PureInsight | July 8, 2002

First, as an introduction into Confucius’ life of cultivation we wish to contrast Confucianism and Daoism. It’s important the reader understands the fundamental facts of these two coexisting ideas/practices, which influenced Asia and to a lesser degree people throughout the world. It was best said by an unknown author: “Daoism and Confucianism are like night and day, two basic philosophies that have ruled over Chinese culture and mindset over thousands of years, giving its adherents, the largest population block in the world, a distinctive completeness. The differences lay in the attitude towards life, with one more structured and socially oriented and the other yielding and nature oriented. Confucianism is a secular religion that focuses on the conduct and practices of people in daily life. Responsibility to parents and ancestors is a central duty and virtues include benevolence, duty, manners, wisdom and faithfulness. Daoism is based on the solidarity of nature and humans; the cycles of nature in which all things return to their starting points; as well passivity, peace and meditation. Each one has distinctively different features, and yet these philosophies complement each other, and the Chinese believe that one is not “balanced” if he/she does not have a measure of both.

One author, Judith Berling, stated very eloquently the basic tenets in an article, published in Focus on Asian Studies. She wrote that Confucianism, “although characterized as a system of social and ethical philosophy, is in reality a system built on an ancient religious foundation to establish social values, institutions, and transcendent ideals of traditional Chinese society,” that is, a system that modern scholars would call a “civil religion.”

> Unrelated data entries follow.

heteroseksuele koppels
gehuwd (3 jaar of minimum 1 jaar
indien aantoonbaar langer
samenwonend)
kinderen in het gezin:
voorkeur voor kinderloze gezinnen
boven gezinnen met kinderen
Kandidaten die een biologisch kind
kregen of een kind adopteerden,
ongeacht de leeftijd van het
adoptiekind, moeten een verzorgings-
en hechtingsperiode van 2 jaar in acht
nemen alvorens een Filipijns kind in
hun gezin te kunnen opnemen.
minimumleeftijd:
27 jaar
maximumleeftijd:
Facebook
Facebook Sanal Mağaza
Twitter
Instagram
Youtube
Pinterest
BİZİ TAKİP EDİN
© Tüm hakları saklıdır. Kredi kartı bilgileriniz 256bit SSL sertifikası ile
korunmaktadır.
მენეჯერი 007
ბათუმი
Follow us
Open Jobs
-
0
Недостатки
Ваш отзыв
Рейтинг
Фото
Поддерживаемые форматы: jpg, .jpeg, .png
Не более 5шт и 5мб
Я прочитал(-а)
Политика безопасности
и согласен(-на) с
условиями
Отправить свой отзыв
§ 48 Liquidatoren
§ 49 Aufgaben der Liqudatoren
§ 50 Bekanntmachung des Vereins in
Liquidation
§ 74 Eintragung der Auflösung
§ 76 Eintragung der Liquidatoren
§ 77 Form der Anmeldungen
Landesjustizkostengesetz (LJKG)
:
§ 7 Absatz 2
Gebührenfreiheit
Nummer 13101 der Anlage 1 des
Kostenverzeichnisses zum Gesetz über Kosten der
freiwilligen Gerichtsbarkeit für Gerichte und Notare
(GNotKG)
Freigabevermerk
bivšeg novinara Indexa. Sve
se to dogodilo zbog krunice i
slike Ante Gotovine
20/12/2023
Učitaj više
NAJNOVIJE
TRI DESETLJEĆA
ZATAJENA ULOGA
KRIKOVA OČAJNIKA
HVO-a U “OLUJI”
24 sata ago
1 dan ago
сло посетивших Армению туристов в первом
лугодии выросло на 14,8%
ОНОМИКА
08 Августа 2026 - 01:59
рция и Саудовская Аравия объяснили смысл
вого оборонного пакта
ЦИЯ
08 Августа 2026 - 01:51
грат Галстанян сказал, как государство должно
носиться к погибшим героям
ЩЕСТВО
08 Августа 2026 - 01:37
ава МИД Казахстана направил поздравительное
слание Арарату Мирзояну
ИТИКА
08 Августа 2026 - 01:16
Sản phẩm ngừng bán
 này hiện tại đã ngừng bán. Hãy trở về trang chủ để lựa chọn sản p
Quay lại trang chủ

The founder of Confucianism, Master Kung Fu-Tzu, known in western society as Confucius and named Chiu Chung-Ni by his parents, was born in the state of Ku, which is known today as Shandong province. He lived between 551 B.C. and 479 B.C. During his lifetime, Confucius was a teacher of history, a low and high-level public official and, in his later life, wandered for 12 years with a few of his disciples from place to place. Confucius described his own lifetime, as recorded in the Analects, 2:4:

“At fifteen I set my heart on learning. At thirty, I was firmly established. At forty, I had no more doubts. At fifty, I knew the will of heaven. At sixty, I was ready to listen to it. At seventy, I could follow my heart’s desire without transgressing what was right.”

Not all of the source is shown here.